I evaluated the inner integral with Mathematica:

$$\int_{- \infty}^{\infty} e^{i\lambda x^2} \, dx = \sqrt{\frac{\pi}{2}} \frac{1 +i \operatorname{sgn}(\lambda)}{\sqrt{|\lambda|}}$$

But then when I try to substitute this I get a diverging integral in $\lambda$.

What did I do wrong?

Note that the original integral is well behaved. Using polar coordinates it can be shown that $I = n^{n/2-1} \pi^{n/2} / \Gamma(n/2)$ (see https://doi.org/10.1093/qmath/12.1.165, or my answer below). Some step of my derivation leads to a fictitious divergence.

Update: @user587192's answer found the error in my calculation. I cannot exchange the order of integrations on $x$ and $\lambda$. My next question is whether there is a way to rescue this calculation? Manipulations with the Fourier transform of the Dirac delta are very convenient in more complicated situations. This is evident from the algebraic complexity of the spherical coordinates appraoch. Is there way to exploit the convenience of the Fourier representation of the Dirac delta here?

Answer 1

There is a trick one can do to use the Fourier transform and still have converging integrals.
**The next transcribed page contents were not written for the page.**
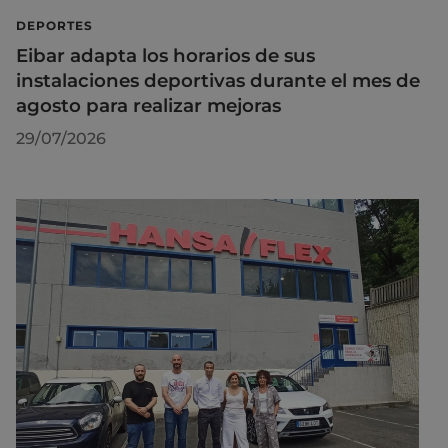
DEPORTES
Eibar adapta los horarios de sus
instalaciones deportivas durante el mes de
agosto para realizar mejoras
29/07/2026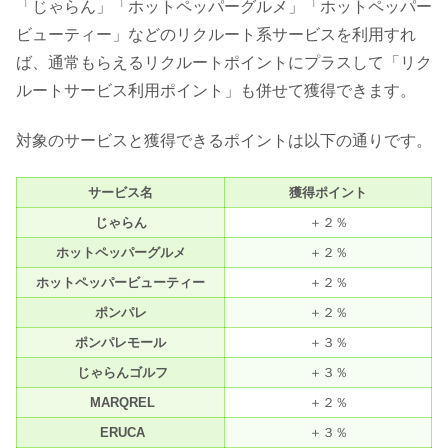
「じゃらん」「ホットペッパーグルメ」「ホットペッパー
ビューティー」などのリクルート系サービスを利用すれ
ば、通常もらえるリクルートポイントにプラスして「リク
ルートサービス利用ポイント」も併せて獲得できます。
対象のサービスと獲得できるポイントは以下の通りです。
サービス名
獲得ポイント
じゃらん
＋２％
ホットペッパーグルメ
＋２％
ホットペッパービューティー
＋２％
ポンパレ
＋２％
ポンパレモール
＋３％
じゃらんゴルフ
＋３％
MARQREL
＋２％
ERUCA
＋３％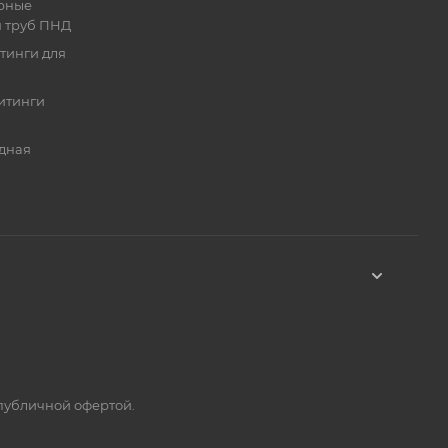
рные
я труб ПНД
тинги для
итинги
дная
 публичной офертой.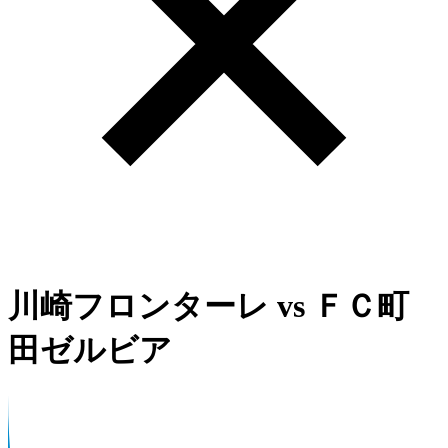
川崎フロンターレ
vs
ＦＣ町
田ゼルビア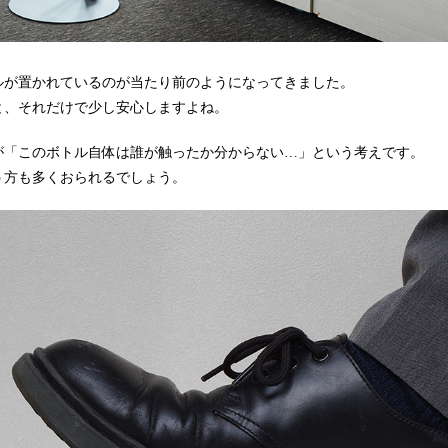
ルが置かれているのが当たり前のようになってきました。
と、それだけで少し安心しますよね。
が「このボトル自体は誰が触ったか分からない…」という考えです。
う方も多くおられるでしょう。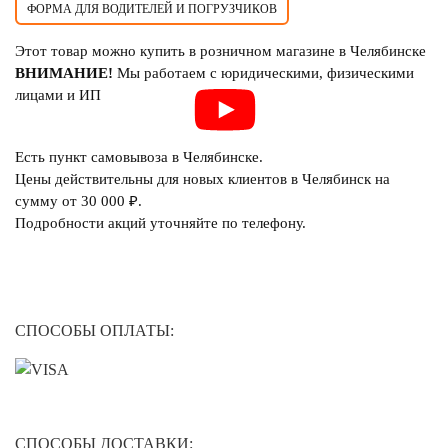
ФОРМА ДЛЯ ВОДИТЕЛЕЙ И ПОГРУЗЧИКОВ
Этот товар можно купить в розничном магазине в Челябинске
ВНИМАНИЕ!
Мы работаем с юридическими, физическими
лицами и ИП
Есть пункт самовывоза в Челябинске.
Цены действительны для новых клиентов в Челябинск на
сумму от 30 000 ₽.
Подробности акций уточняйте по телефону.
СПОСОБЫ ОПЛАТЫ:
СПОСОБЫ ДОСТАВКИ: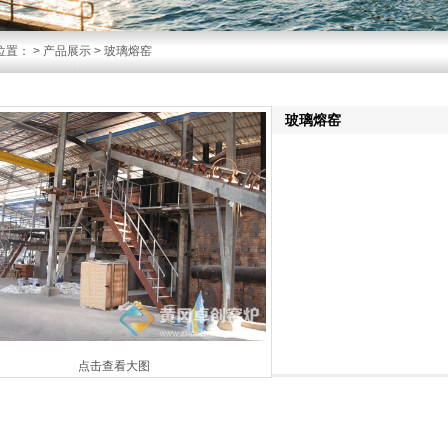
位置：
>
产品展示
> 玻璃熔窑
玻璃熔窑
点击查看大图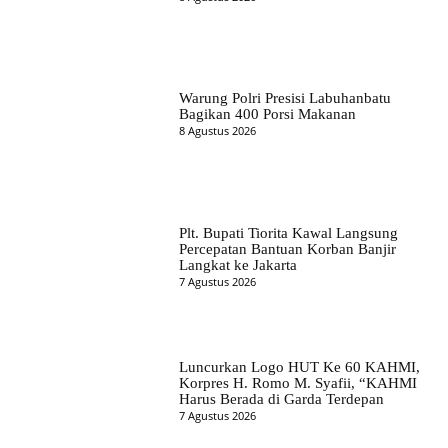
Warung Polri Presisi Labuhanbatu
Bagikan 400 Porsi Makanan
8 Agustus 2026
Plt. Bupati Tiorita Kawal Langsung
Percepatan Bantuan Korban Banjir
Langkat ke Jakarta
7 Agustus 2026
Luncurkan Logo HUT Ke 60 KAHMI,
Korpres H. Romo M. Syafii, “KAHMI
Harus Berada di Garda Terdepan
7 Agustus 2026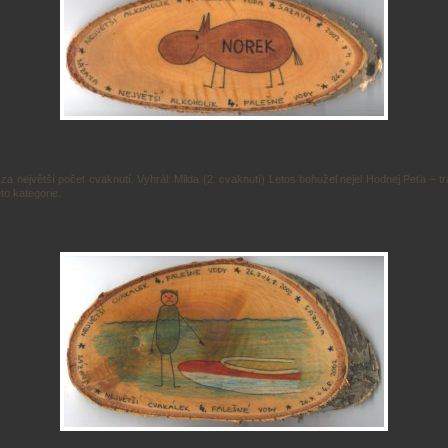
za největší počet cvaknutí. Vyhrál: Milda (2. cvaknutí) Letos bohužel nejel Hodnej Peťa – tr
éto kategorie.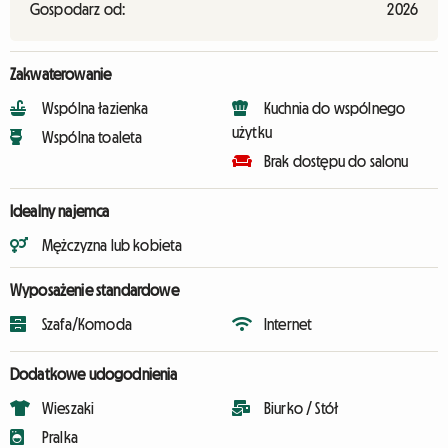
Gospodarz od:
2026
Zakwaterowanie
Wspólna łazienka
Kuchnia do wspólnego
użytku
Wspólna toaleta
Brak dostępu do salonu
Idealny najemca
Mężczyzna lub kobieta
Wyposażenie standardowe
Szafa/Komoda
Internet
Dodatkowe udogodnienia
Wieszaki
Biurko / Stół
Pralka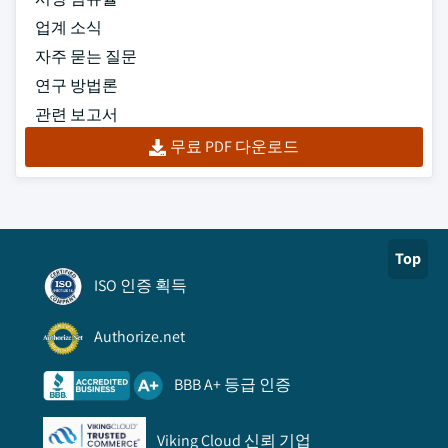
업계 소식
자주 묻는 질문
연구 방법론
관련 보고서
무료 PDF 다운로드
Top
ISO 인증 획득
Authorize.net
BBB A+ 등급 인증
Viking Cloud 신뢰 기업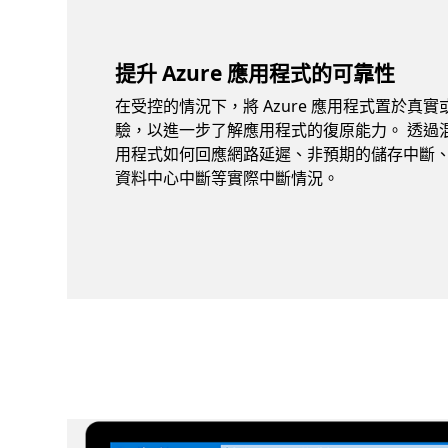
提升 Azure 應用程式的可靠性
在受控的情況下，將 Azure 應用程式置於真
驗，以進一步了解應用程式的復原能力。 透過
用程式如何回應網路延遲、非預期的儲存中斷
資料中心中斷等實際中斷情況。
The trick is to multiply the integrand by $\mathrm e^{(1-||\mathbf x||^2)} = 1$. Then

$$\begin{aligned} \int_{- \infty}^{\infty} \delta (1 - ||\mathbf x||^2) \mathrm d \mathbf x & = \int_{- \infty}^{\infty} \mathrm d \mathbf x \int_{- \infty}^{\infty} \frac{\mathrm d \lambda}{2 \pi} \mathrm e^{(1 +\mathfrak{i} \lambda) (1 - ||\mathbf x||^2)}\\ & = \int_{- \infty}^{\infty} \frac{\mathrm d \lambda}{2 \pi} \mathrm e^{1 +\mathfrak{i} \lambda} \left( \int_{- \infty}^{\infty} \mathrm e^{- (1 +\mathfrak{i} \lambda) x^2} \mathrm dx \right)^N\\ & = \int_{- \infty}^{\infty} \frac{\mathrm d \lambda}{2 \pi} \mathrm e^{1 +\mathfrak{i} \lambda} \left( \frac{\pi}{1 +\mathfrak{i} \lambda} \right)^{N / 2}\\ & = \pi^{N / 2} / \Gamma (N / 2) \end{aligned}$$

which is the correct result. Here all intermediate integrals converge and the integration order can be exchanged.

Answer 2

Here is the solution in (hyper)spherical coordinates, proving that $I$ should be well behaved. The spherical coordinates are defined by:

$$x_1 = r \cos(\phi_1),\quad x_2 = r \sin(\phi_1)\cos(\phi_2),\dots,\quad x_n = r \sin(\phi_1)\dots\sin(\phi_{n-2})\sin(\theta)$$

where $0\le\phi_i\le\pi$, $0\le\theta\le2\pi$ and $0\le r<\infty$. The volume element is then:

$$\mathrm d x_1 \dots \mathrm d x_n = r^{n-1}\sin^{n-2}(\phi_1)\dots\sin(\phi_{n-2}) \mathrm dr \mathrm d\phi_1\dots\mathrm d\phi_{n-2}\mathrm d\theta$$

We have:

$$\begin{aligned} I & = \int_{\mathbb{R}^n} \delta (n - \| \mathbf{x} \|^2) \mathrm d \mathbf{x}\\ & = \int_0^{\pi} \mathrm d \phi_1 \ldots \int_0^{\pi}\mathrm d \phi_{n - 2} \int_0^{2 \pi} \mathrm d \theta \int_0^{\infty} \mathrm d r \, \delta (n - r^2) r^{n - 1} \sin^{n - 2} (\phi_1) \ldots \sin (\phi_{n - 2})\\ & = \left( \int_0^{\infty} \delta (n - r^2) r^{n - 1} \mathrm d r \right) \left( \int_0^{2 \pi} \mathrm d \theta \mathrm d \theta \right) \left( \int_0^{\pi} \sin^{n - 2} (\phi_1) \mathrm d \phi_1 \right) \ldots \left( \int_0^{\pi} \sin (\phi_{n - 2}) \mathrm d \phi_{n - 2} \right)\\ & = \frac{\pi^{n / 2} n^{n / 2 - 1}}{\Gamma (n / 2)} \end{aligned}$$

This is not an answer to my question. My question is: What did I do wrong to that leads to a divergent integral?